SpatialTree: How Spatial Abilities Branch Out in MLLMs
Yuxi Xiao, Longfei Li, Shen Yan, Xinhang Liu, Sida Peng, Yunchao Wei, Xiaowei Zhou, Bingyi Kang
2025-12-24
Summary
This research investigates how well large multimodal models – those that can understand both images and text – perform on tasks requiring spatial reasoning, like understanding where things are in relation to each other. It proposes a way to categorize these spatial skills and then tests existing models to see how they stack up, ultimately trying to figure out how to make them better at these kinds of tasks.
What's the problem?
Current research on spatial reasoning in these models is pretty scattered. We don't have a good understanding of *how* spatial abilities develop in these AI systems, or how different spatial skills relate to each other. Most studies only look at a few specific tasks, making it hard to get a complete picture. Essentially, we need a way to systematically measure and improve spatial intelligence in AI.
What's the solution?
The researchers created something called 'SpatialTree,' which breaks down spatial reasoning into four levels, starting with basic visual perception and moving up to complex problem-solving and acting in a space.
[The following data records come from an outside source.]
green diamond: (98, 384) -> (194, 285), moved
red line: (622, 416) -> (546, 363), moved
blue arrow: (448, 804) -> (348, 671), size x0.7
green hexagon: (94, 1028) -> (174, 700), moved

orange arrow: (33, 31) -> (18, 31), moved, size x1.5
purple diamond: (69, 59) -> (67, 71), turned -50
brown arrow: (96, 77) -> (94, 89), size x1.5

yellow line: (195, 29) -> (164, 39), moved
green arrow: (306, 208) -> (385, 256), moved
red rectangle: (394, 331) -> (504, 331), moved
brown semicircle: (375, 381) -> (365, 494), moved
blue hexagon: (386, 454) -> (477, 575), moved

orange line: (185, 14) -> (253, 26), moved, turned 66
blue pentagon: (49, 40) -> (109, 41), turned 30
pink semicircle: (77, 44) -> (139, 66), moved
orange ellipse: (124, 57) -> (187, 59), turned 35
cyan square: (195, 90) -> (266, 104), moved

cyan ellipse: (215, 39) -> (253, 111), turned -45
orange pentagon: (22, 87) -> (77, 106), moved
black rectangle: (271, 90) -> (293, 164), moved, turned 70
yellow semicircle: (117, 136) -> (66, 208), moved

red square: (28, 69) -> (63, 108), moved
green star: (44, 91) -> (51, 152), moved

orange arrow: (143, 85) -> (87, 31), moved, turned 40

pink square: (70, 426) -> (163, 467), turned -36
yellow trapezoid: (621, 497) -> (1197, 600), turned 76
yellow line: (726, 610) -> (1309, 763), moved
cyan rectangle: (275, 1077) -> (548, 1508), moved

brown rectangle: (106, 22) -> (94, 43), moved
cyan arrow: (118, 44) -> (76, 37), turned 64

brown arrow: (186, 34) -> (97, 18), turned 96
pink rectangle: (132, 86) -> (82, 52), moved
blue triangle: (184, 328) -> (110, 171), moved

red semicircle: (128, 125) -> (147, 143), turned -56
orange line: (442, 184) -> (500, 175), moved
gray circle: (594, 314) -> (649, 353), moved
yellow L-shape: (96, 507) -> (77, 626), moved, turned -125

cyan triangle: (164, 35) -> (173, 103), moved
They then built a set of 27 tests based on this framework to evaluate how well current models perform at each level. They also experimented with 'fine-tuning' – essentially retraining the models – to see if they could improve performance, and found that improving basic perception skills didn't always help, but improving lower-level skills *did* boost higher-level abilities. Finally, they found that simply encouraging the AI to 'think' more didn't always work, and developed a method to help it focus its reasoning when needed.
Why it matters?
This work is important because it provides a structured way to understand and improve spatial reasoning in AI. As AI systems become more integrated into our world – think self-driving cars or robots – their ability to understand and interact with physical space becomes crucial. By identifying the different levels of spatial ability and how they relate, and by developing methods to improve them, this research helps pave the way for more capable and reliable AI systems.
Abstract
Cognitive science suggests that spatial ability develops progressively-from perception to reasoning and interaction. Yet in multimodal LLMs (MLLMs), this hierarchy remains poorly understood, as most studies focus on a narrow set of tasks. We introduce SpatialTree, a cognitive-science-inspired hierarchy that organizes spatial abilities into four levels: low-level perception (L1), mental mapping (L2), simulation (L3), and agentic competence (L4). Based on this taxonomy, we construct the first capability-centric hierarchical benchmark, thoroughly evaluating mainstream MLLMs across 27 sub-abilities. The evaluation results reveal a clear structure: L1 skills are largely orthogonal, whereas higher-level skills are strongly correlated, indicating increasing interdependency. Through targeted supervised fine-tuning, we uncover a surprising transfer dynamic-negative transfer within L1, but strong cross-level transfer from low- to high-level abilities with notable synergy. Finally, we explore how to improve the entire hierarchy. We find that naive RL that encourages extensive "thinking" is unreliable: it helps complex reasoning but hurts intuitive perception. We propose a simple auto-think strategy that suppresses unnecessary deliberation, enabling RL to consistently improve performance across all levels. By building SpatialTree, we provide a proof-of-concept framework for understanding and systematically scaling spatial abilities in MLLMs.